INDIANAPOLIS - Gay rights advocates in Southwestern Indiana celebrated the U.S. Supreme Court’s favorable rulings in two key cases on Wednesday – but said they know they have more work to do.
“This is a giant step forward,” said Wally Paynter, a 46-year-old Evansville man who is president of the pro-gay rights Tri-State Alliance and has advocated for the rights of lesbian, gay, bisexual and transgendered Hoosiers since 1989.
“In Indiana, we still don’t have the same rights that Americans have in 12 other states, but at least the federal government will now recognize our relationships.”
Whitney Watts, 27, of Evansville, married her partner Katie Watts – a musician who she manages – last year in a ceremony in Connecticut, where same-sex marriage is legal.
The Supreme Court’s rulings were “a sign of the times, for sure. People are starting to change their minds and letting go and this really means a lot to us,” she said. “It’s a huge step. For them to say that they can no longer discriminate against people for who they love – this is a huge step, and marriage is a civil right.”
Watts said the next objective of gay rights advocates is winning state-by-state battles – starting with Indiana, where Republican legislative leaders say they intend to vote next year on placing a constitutional same-sex marriage and civil union ban on the November 2014 ballot. Such an initiative could pass, given Indiana’s conservative leanings, she said.
“I’m hoping that that’s not going to happen, but the reality is that it very well possibly could. If it were to happen, there’d be more steps to take – that wouldn’t be the end of it,” Watts said, predicting that further court battles would follow.
Even if that proposed amendment is defeated in the legislature or at the ballot box, Paynter said same-sex marriage isn’t likely to be legalized through traditional channels in Indiana.
“The constitutional amendment will just reiterate what the Indiana laws already say.
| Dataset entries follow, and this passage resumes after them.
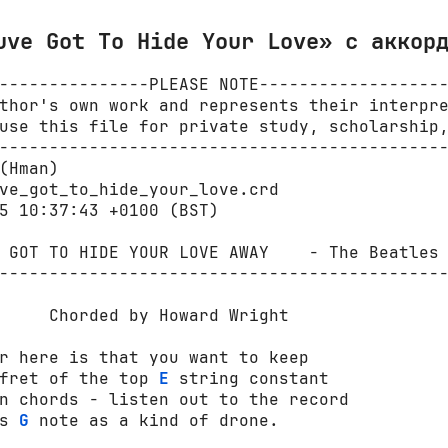
uve Got To Hide Your Love» с аккор
---------------PLEASE NOTE-------------------
thor's own work and represents their interpre
use this file for private study, scholarship,
---------------------------------------------
(Hman) 

ve_got_to_hide_your_love.crd

5 10:37:43 +0100 (BST)

 GOT TO HIDE YOUR LOVE AWAY    - The Beatles

---------------------------------------------
     Chorded by Howard Wright

r here is that you want to keep

fret of the top 
E
 string constant

n chords - listen out to the record

s 
G
 note as a kind of drone.
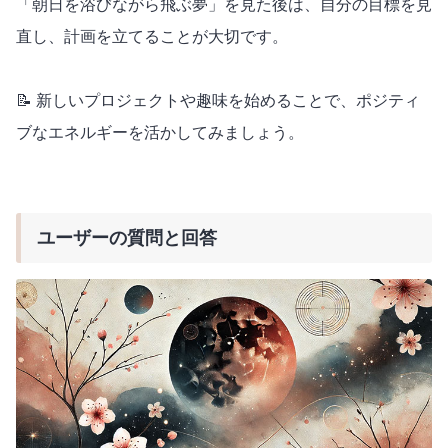
「朝日を浴びながら飛ぶ夢」を見た後は、自分の目標を見
直し、計画を立てることが大切です。
📝 新しいプロジェクトや趣味を始めることで、ポジティ
ブなエネルギーを活かしてみましょう。
ユーザーの質問と回答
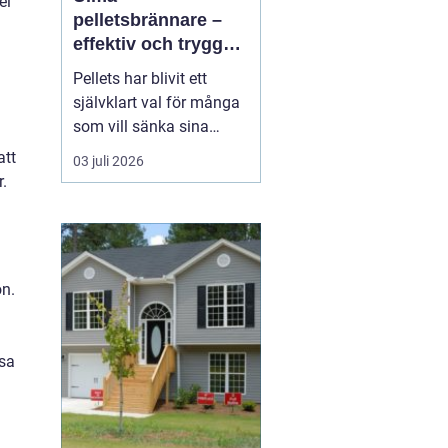
el
pelletsbrännare –
effektiv och trygg
uppvärmning med
Pellets har blivit ett
pellets
självklart val för många
n
som vill sänka sina
uppvärmningskostnader
att
03 juli 2026
och samtidigt minska
r.
sin klimatpåverkan. En
modern pelletsbrännare
ger hög verkningsgrad,
jämn värme och rel...
on.
ssa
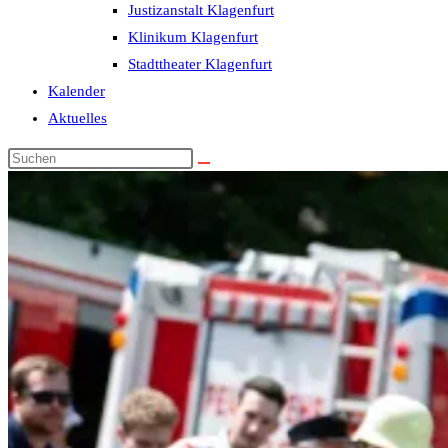
Justizanstalt Klagenfurt
Klinikum Klagenfurt
Stadttheater Klagenfurt
Kalender
Aktuelles
Diese
Website
durchsuchen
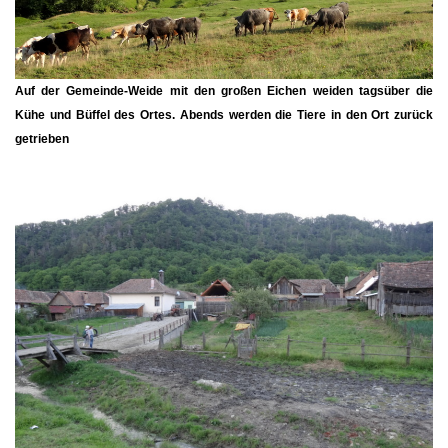
Auf der Gemeinde-Weide mit den großen Eichen weiden tagsüber die
Kühe und Büffel des Ortes. Abends werden die Tiere in den Ort zurück
getrieben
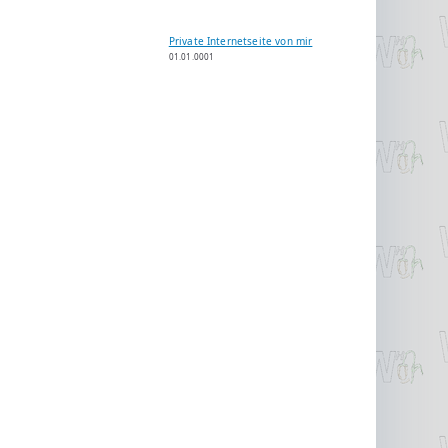
Private Internetseite von mir
01.01.0001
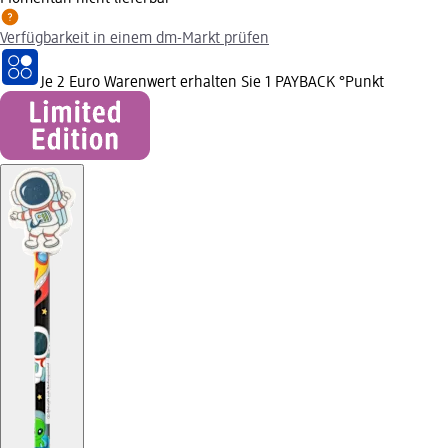
Verfügbarkeit in einem dm-Markt prüfen
Je 2 Euro Warenwert erhalten Sie 1 PAYBACK °Punkt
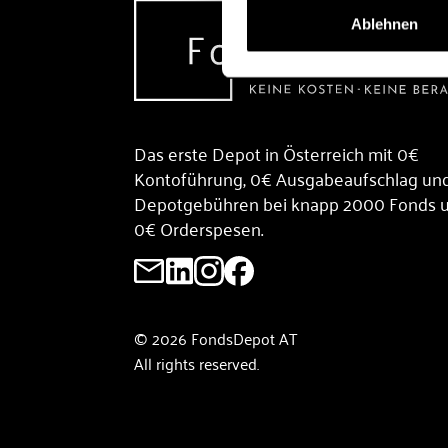
Ablehnen
Das erste Depot in Österreich mit 0€
Kontoführung, 0€ Ausgabeaufschlag un
Depotgebühren bei knapp 2000 Fonds 
0€ Orderspesen.
© 2026 FondsDepot AT
All rights reserved.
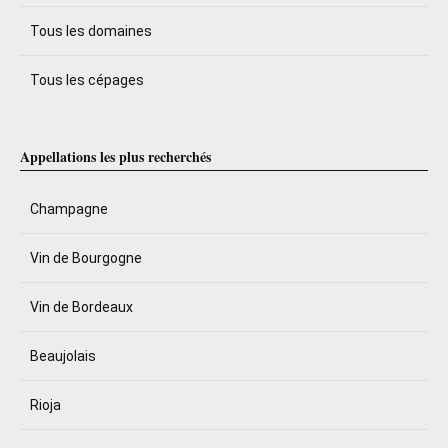
Tous les domaines
Tous les cépages
Appellations les plus recherchés
Champagne
Vin de Bourgogne
Vin de Bordeaux
Beaujolais
Rioja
The prospect for gay marriage in Indiana is not going to be the General Assembly passing it; it’s not going to be an Indiana judge saying this has to happen,” he said.
“The only way that gay marriage will happen is when the U.S. Supreme Court makes another ruling in another case and says that all marriages have to be recognized throughout the nation.”
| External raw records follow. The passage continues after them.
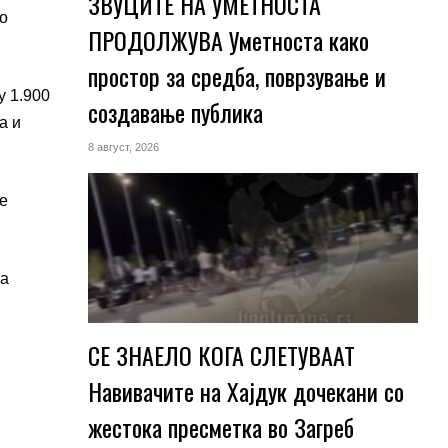
ЗВУЦИТЕ НА УМЕТНОСТА
со
ПРОДОЛЖУВА Уметноста како
простор за средба, поврзување и
у 1.900
создавање публика
а и
8 август, 2026
те
на
СЕ ЗНАЕЛО КОГА СЛЕТУВААТ
Навивачите на Хајдук дочекани со
жестока пресметка во Загреб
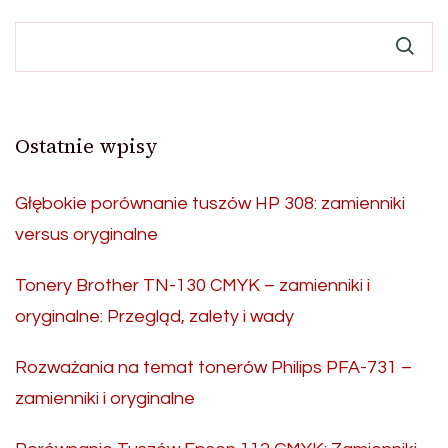
Ostatnie wpisy
Głębokie porównanie tuszów HP 308: zamienniki
versus oryginalne
Tonery Brother TN-130 CMYK – zamienniki i
oryginalne: Przegląd, zalety i wady
Rozważania na temat tonerów Philips PFA-731 –
zamienniki i oryginalne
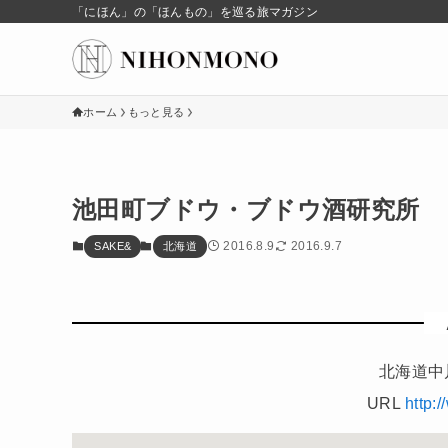
「にほん」の「ほんもの」を巡る旅マガジン
ホーム
もっと見る
池田町ブドウ・ブドウ酒研究所
2016.8.9
2016.9.7
SAKE&
北海道
北海道中
URL
http:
Stephanie Decker, a 28-year-old Tell City woman whose 9-year-old son was adopted by her partner, Rachel Decker, said the two already consider themselves married after a private ceremony they held six years ago.
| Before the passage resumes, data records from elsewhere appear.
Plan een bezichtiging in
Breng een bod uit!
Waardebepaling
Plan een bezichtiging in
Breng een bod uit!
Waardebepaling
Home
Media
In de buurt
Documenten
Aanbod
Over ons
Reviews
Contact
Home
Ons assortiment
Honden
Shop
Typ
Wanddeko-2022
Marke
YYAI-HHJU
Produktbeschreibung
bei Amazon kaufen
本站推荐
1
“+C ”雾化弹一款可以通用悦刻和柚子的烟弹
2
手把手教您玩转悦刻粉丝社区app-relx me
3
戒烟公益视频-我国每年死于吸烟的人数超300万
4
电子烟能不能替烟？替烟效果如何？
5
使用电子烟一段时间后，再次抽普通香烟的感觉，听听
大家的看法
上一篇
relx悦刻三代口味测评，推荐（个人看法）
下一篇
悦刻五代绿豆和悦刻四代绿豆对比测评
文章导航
“We did the whole big wedding thing – cake, dress, hugs, ring and everything,” she said.
She said the most significant impact of Wednesday’s Supreme Court rulings could be for children whose society now appears more tolerant.
“I think that’s extremely beneficial for the LGBT youth in this country, because they’re the ones that need that sign that things are changing and things will get better as they grow older,” she said.
“It’s definitely something that I didn’t get as I was growing up, and it’s very heartwarming to see these changes occurring as I grow older.”